A ghost mechanism: An analytical model of abrupt learning in recurrent networks

arXiv stat.ML / 4/16/2026

💬 OpinionIdeas & Deep AnalysisModels & Research

共有:

Key Points

The paper proposes the “ghost mechanism” as an analytical dynamical-systems model for abrupt learning in recurrent neural networks (RNNs), attributing sudden performance gains to transient slowdowns near remnants of a saddle-node bifurcation.
By reducing high-dimensional dynamics to a one-dimensional canonical form with a single scale parameter, the authors derive how abrupt learning behavior depends on learning rate and the timescale of the learned computation.
The study identifies a critical learning-rate threshold (scaling as an inverse power law with the computation timescale), beyond which learning breaks down via two interacting issues: vanishing gradients and oscillatory gradients near minima.
The authors show that these effects can trap training in “no-learning zones” where gradients vanish, leading the system to make high-confidence but incorrect predictions, and validate the theory in both low-rank and full-rank RNNs on working-memory tasks.
Two mitigation strategies are suggested: increasing trainable ranks to stabilize learning trajectories and reducing output confidence to prevent entrapment in no-learning zones.

Abstract

Abrupt learning is a common phenomenon in recurrent neural networks (RNNs) trained on working memory tasks. In such cases, the networks develop transient slow regions in state space that extend the effective timescales of computation. However, the mechanisms driving sudden performance improvements and their causal role remain unclear. To address this gap, we introduce the ghost mechanism, a process by which dynamical systems exhibit transient slowdown near the remnant of a saddle-node bifurcation. By reducing the high-dimensional dynamics near ghost points, we derive a one-dimensional canonical form that analytically captures learning as a process controlled by a single scale parameter. Using this model, we study a form of abrupt learning emerging from ghost points and identify a critical learning rate that scales as an inverse power law with the timescale of the learned computation. Beyond this rate, learning collapses through two interacting modes: (i) vanishing gradients and (ii) oscillatory gradients near minima. These features can lock the system into high-confidence but incorrect predictions when parameter updates trigger a no-learning zone, a region of parameter space where gradients vanish.

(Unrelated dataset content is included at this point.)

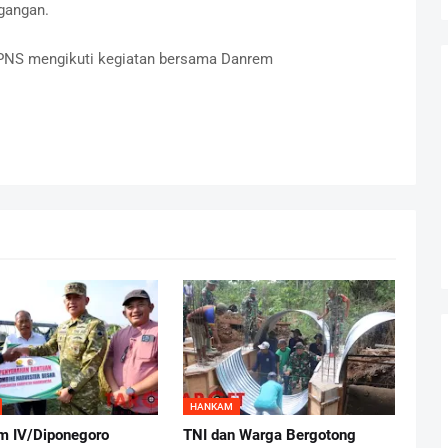
gangan.
an PNS mengikuti kegiatan bersama Danrem
HANKAM
 IV/Diponegoro
TNI dan Warga Bergotong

We validate these predictions in low-rank RNNs, where ghost points precede abrupt transitions, and further demonstrate their generality in full-rank RNNs trained on canonical working memory tasks. Our theory offers two approaches to address these learning difficulties: increasing trainable ranks stabilizes learning trajectories, while reducing output confidence mitigates entrapment in no-learning zones. Overall, the ghost mechanism reveals how the computational demands of a task constrain the optimization landscape, demonstrating that well-known learning difficulties in RNNs partly arise from the dynamical systems they must learn to implement.